#### Saved data entries

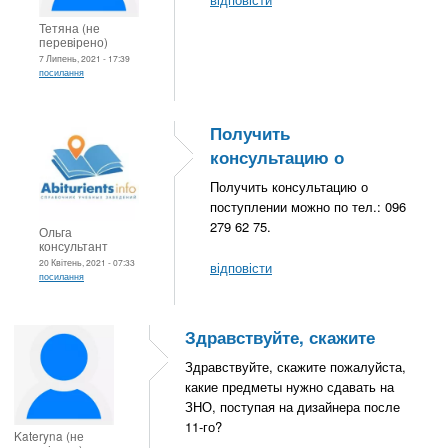
Тетяна (не
перевірено)
7 Липень, 2021 - 17:39
посилання
Получить
консультацию о
Получить консультацию о
поступлении можно по тел.: 096
279 62 75.
Ольга
консультант
20 Квітень, 2021 - 07:33
відповісти
посилання
Здравствуйте, скажите
Здравствуйте, скажите пожалуйста,
какие предметы нужно сдавать на
ЗНО, поступая на дизайнера после
11-го?
Kateryna (не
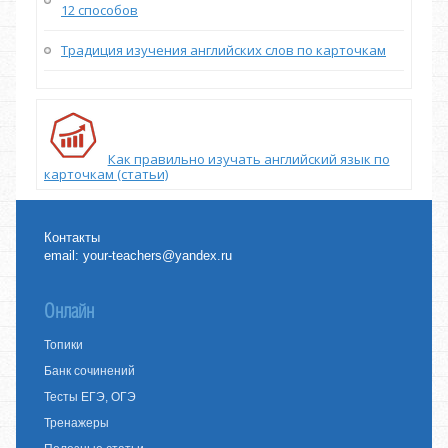
12 способов
Традиция изучения английских слов по карточкам
Как правильно изучать английский язык по
карточкам (статьи)
Контакты
email:
your-teachers@yandex.ru
Онлайн
Топики
Банк сочинений
Тесты ЕГЭ, ОГЭ
Тренажеры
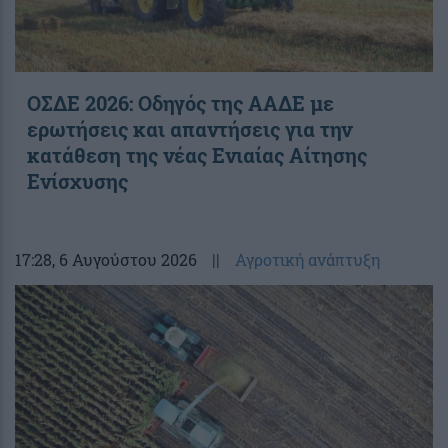
ΟΣΔΕ 2026: Οδηγός της ΑΑΔΕ με
ερωτήσεις και απαντήσεις για την
κατάθεση της νέας Ενιαίας Αίτησης
Ενίσχυσης
17:28
, 6 Αυγούστου 2026
||
Αγροτική ανάπτυξη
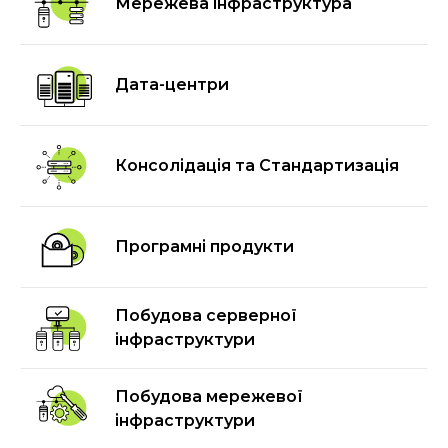
Мережева інфраструктура
Дата-центри
Консолідація та Стандартизація
Програмні продукти
Побудова серверної
інфраструктури
Побудова мережевої
інфраструктури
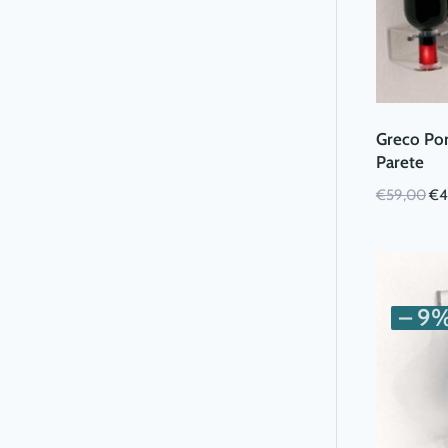
Greco Por
Parete
Il
€
59,00
€
4
pr
ori
era
€5
– 9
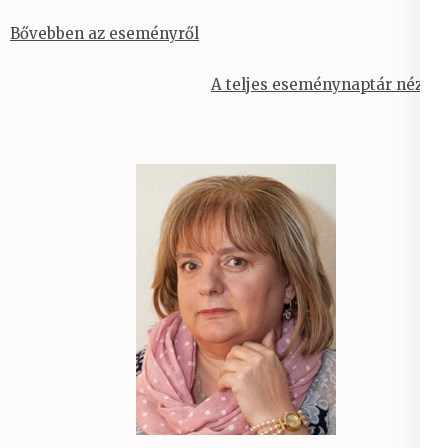
Bővebben az eseményről
A teljes eseménynaptár nézet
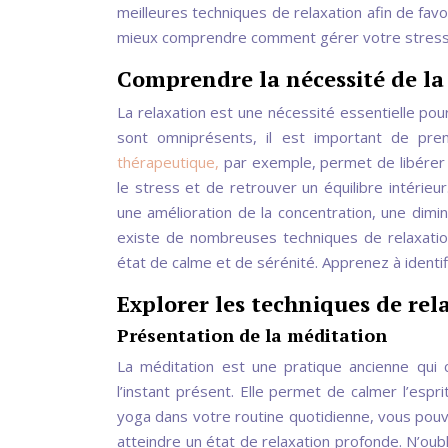
meilleures techniques de relaxation afin de favo
mieux comprendre comment gérer votre stress
Comprendre la nécessité de la
La relaxation est une nécessité essentielle pou
sont omniprésents, il est important de p
thérapeutique,
par exemple, permet de libérer 
le stress et de retrouver un équilibre intérie
une amélioration de la concentration, une dimin
existe de nombreuses techniques de relaxation
état de calme et de sérénité. Apprenez à identi
Explorer les techniques de rel
Présentation de la méditation
La méditation est une pratique ancienne qui 
l’instant présent. Elle permet de calmer l’espri
yoga dans votre routine quotidienne, vous pouv
atteindre un état de relaxation profonde. N’oubl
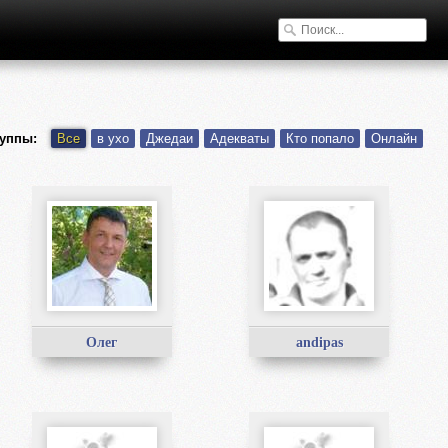
уппы:
Все
в ухо
Джедаи
Адекваты
Кто попало
Онлайн
Олег
andipas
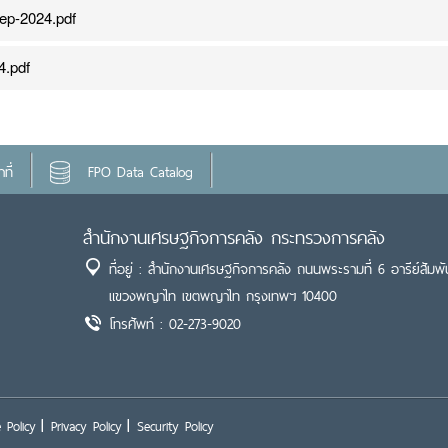
ep-2024.pdf
4.pdf
ที่
FPO Data Catalog
สำนักงานเศรษฐกิจการคลัง กระทรวงการคลัง
ที่อยู่ : สำนักงานเศรษฐกิจการคลัง ถนนพระรามที่ 6 อารีย์สัมพั
แขวงพญาไท เขตพญาไท กรุงเทพฯ 10400
โทรศัพท์ : 02-273-9020
 Policy
Privacy Policy
Security Policy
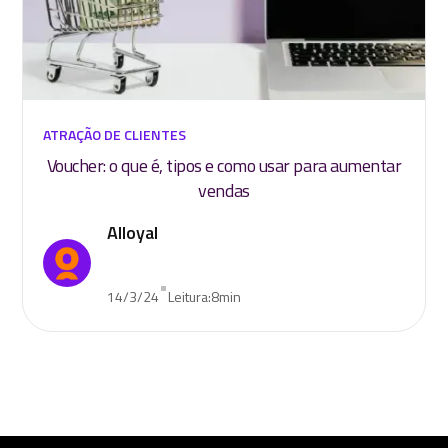
ATRAÇÃO DE CLIENTES
Voucher: o que é, tipos e como usar para aumentar
vendas
Alloyal
•
14/3/24
Leitura:
8
min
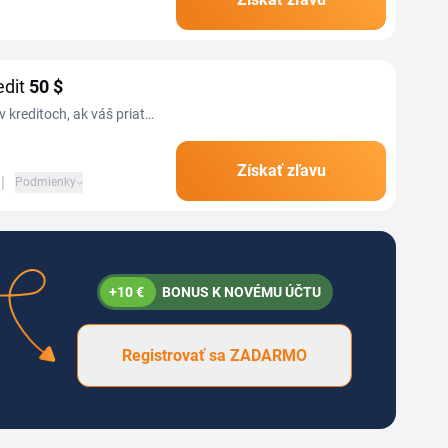
 pri objednávke lekcií....
edit
50 $
v kreditoch, ak váš priateĺ
Získať zľavu
|
Podmienky
+10 €
BONUS K NOVÉMU ÚČTU
Registrovať sa ZADARMO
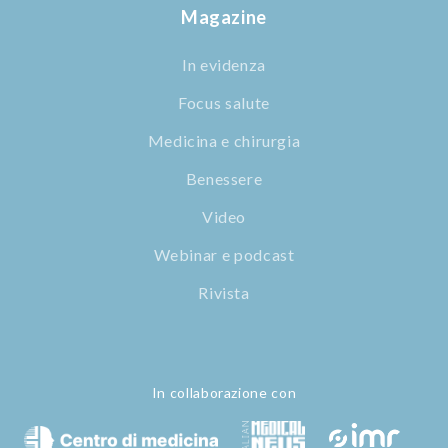
Magazine
In evidenza
Focus salute
Medicina e chirurgia
Benessere
Video
Webinar e podcast
Rivista
In collaborazione con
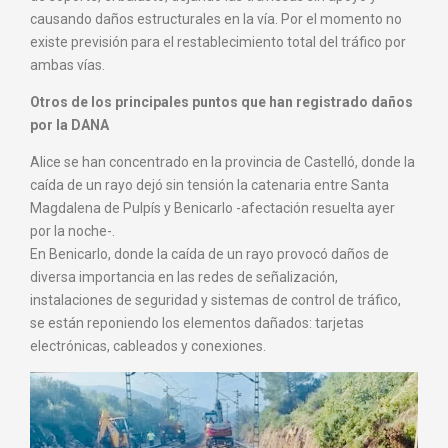
causando daños estructurales en la vía. Por el momento no
existe previsión para el restablecimiento total del tráfico por
ambas vías.
Otros de los principales puntos que han registrado daños
por la DANA
Alice se han concentrado en la provincia de Castelló, donde la
caída de un rayo dejó sin tensión la catenaria entre Santa
Magdalena de Pulpís y Benicarlo -afectación resuelta ayer
por la noche-.
En Benicarlo, donde la caída de un rayo provocó daños de
diversa importancia en las redes de señalización,
instalaciones de seguridad y sistemas de control de tráfico,
se están reponiendo los elementos dañados: tarjetas
electrónicas, cableados y conexiones.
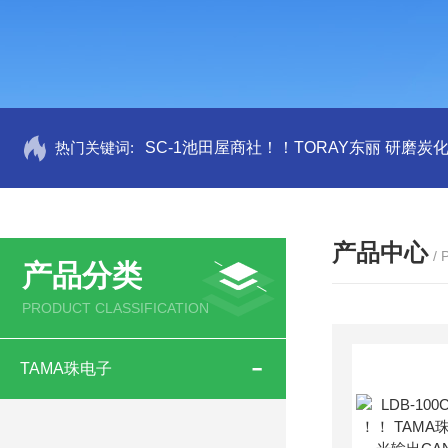
热门关键词:
SC-1池田屋商社！！TORAY东丽 研磨炭
产品中心
/
产品分类
PRODUCT CLASSIFICATION
TAMA珠电子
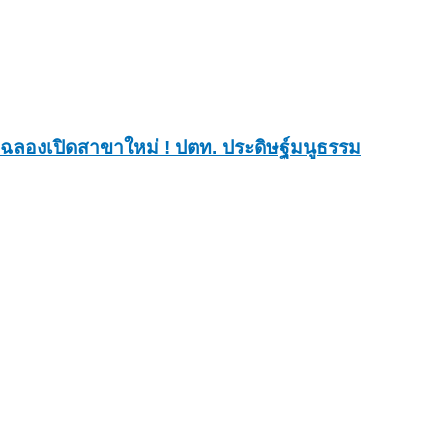
ฉลองเปิดสาขาใหม่ ! ปตท. ประดิษฐ์มนูธรรม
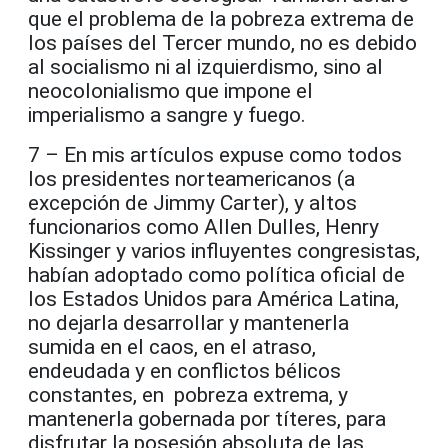
que el problema de la pobreza extrema de
los países del Tercer mundo, no es debido
al socialismo ni al izquierdismo, sino al
neocolonialismo que impone el
imperialismo a sangre y fuego.
7 – En mis artículos expuse como todos
los presidentes norteamericanos (a
excepción de Jimmy Carter), y altos
funcionarios como Allen Dulles, Henry
Kissinger y varios influyentes congresistas,
habían adoptado como política oficial de
los Estados Unidos para América Latina,
no dejarla desarrollar y mantenerla
sumida en el caos, en el atraso,
endeudada y en conflictos bélicos
constantes, en pobreza extrema, y
mantenerla gobernada por títeres, para
disfrutar la posesión absoluta de las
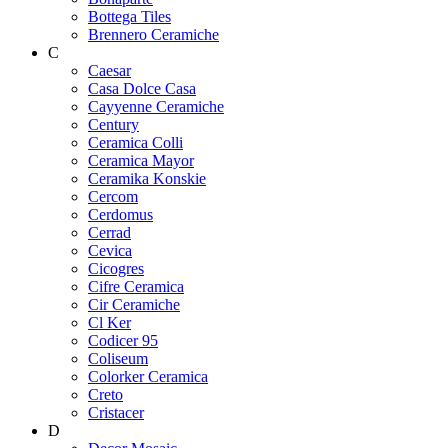
Bottega Tiles
Brennero Ceramiche
C
Caesar
Casa Dolce Casa
Cayyenne Ceramiche
Century
Ceramica Colli
Ceramica Mayor
Ceramika Konskie
Cercom
Cerdomus
Cerrad
Cevica
Cicogres
Cifre Ceramica
Cir Ceramiche
Cl Ker
Codicer 95
Coliseum
Colorker Ceramica
Creto
Cristacer
D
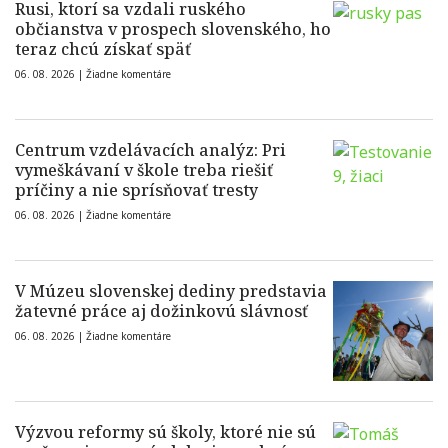
Rusi, ktorí sa vzdali ruského
občianstva v prospech slovenského, ho
teraz chcú získať späť
06. 08. 2026 |
Žiadne komentáre
Centrum vzdelávacích analýz: Pri
vymeškávaní v škole treba riešiť
príčiny a nie sprísňovať tresty
06. 08. 2026 |
Žiadne komentáre
V Múzeu slovenskej dediny predstavia
žatevné práce aj dožinkovú slávnosť
06. 08. 2026 |
Žiadne komentáre
Výzvou reformy sú školy, ktoré nie sú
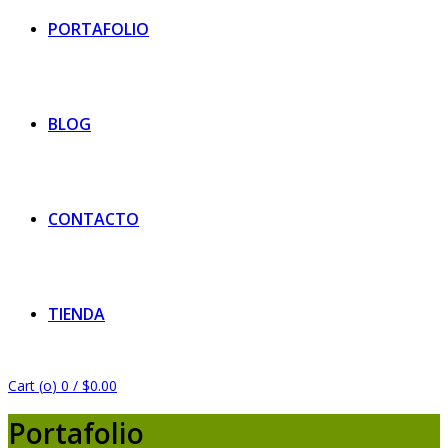
PORTAFOLIO
BLOG
CONTACTO
TIENDA
Cart (
o
)
0
/
$
0.00
Portafolio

#### Task description
Print, word for word, the lines above that run from the line containing "par exemple, permet de libérer" to the line containing "ambas vías.", both included. Keep the pictures out.

#### Output below
par exemple, permet de libérer 
le stress et de retrouver un équilibre intérie
une amélioration de la concentration, une dimin
existe de nombreuses techniques de relaxation
état de calme et de sérénité. Apprenez à identi
Explorer les techniques de rel
Présentation de la méditation
La méditation est une pratique ancienne qui 
l’instant présent. Elle permet de calmer l’espri
yoga dans votre routine quotidienne, vous pouv
atteindre un état de relaxation profonde. N’oubl
уппы:
Все
в ухо
Джедаи
Адекваты
Кто попало
Онлайн
Олег
andipas
ep-2024.pdf
4.pdf
ที่
FPO Data Catalog
สำนักงานเศรษฐกิจการคลัง กระทรวงการคลัง
ที่อยู่ : สำนักงานเศรษฐกิจการคลัง ถนนพระรามที่ 6 อารีย์สัมพั
แขวงพญาไท เขตพญาไท กรุงเทพฯ 10400
โทรศัพท์ : 02-273-9020
 Policy
Privacy Policy
Security Policy
ATRAÇÃO DE CLIENTES
Voucher: o que é, tipos e como usar para aumentar
vendas
Alloyal
•
14/3/24
Leitura:
8
min
 pri objednávke lekcií....
edit
50 $
v kreditoch, ak váš priateĺ
Získať zľavu
|
Podmienky
+10 €
BONUS K NOVÉMU ÚČTU
Registrovať sa ZADARMO
Magazine
In evidenza
Focus salute
Medicina e chirurgia
Benessere
Video
Webinar e podcast
Rivista
In collaborazione con
causando daños estructurales en la vía. Por el momento no
existe previsión para el restablecimiento total del tráfico por
ambas vías.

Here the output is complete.